通过乘以1.0或加1d将int转换为double？

Question

As far as I know, to convert an integer to a double one can multiply the former by "1.0". It's apparently also possible to add "1d" (the double literal) to it. What, then, is the difference?

Thanks!

Answer 1

So, if you mean "add the d to the end of the numeral"...then there's no difference. In Java, by default, all floating-point literals are double .

So these two literals are the same thing:

41.32
41.32d

If you were to add f instead of d , then one would be a float instead of a double .

You can change an int to a double in this way, too:

113
113d

If you're multiplying an int with a double to get a double , then the int is being promoted to a double so that the floating-point arithmetic can take place.

From the JLS:

Widening primitive conversion (§5.1.2) is applied to convert either or both operands as specified by the following rules:

• If either operand is of type double , the other is converted to double .
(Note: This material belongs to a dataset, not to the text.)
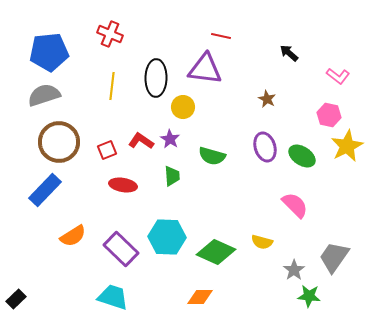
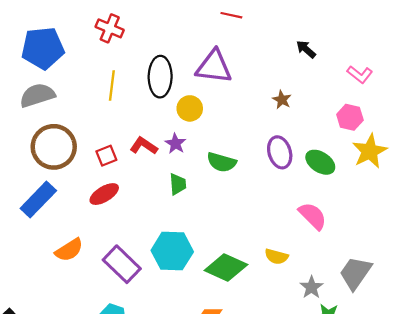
red line: (221, 36) -> (231, 15), moved
red ellipse: (123, 185) -> (104, 194), moved, turned -40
• Otherwise, if either operand is of type float , the other is converted to float .

• Otherwise, if either operand is of type long , the other is converted to long .

• Otherwise, both operands are converted to type int .

Answer 2

Adding 'd' is like an explicit cast to a double, multiplying will also convert to double cause

If either operand is of type double, the other is converted to double before the operation is carried out.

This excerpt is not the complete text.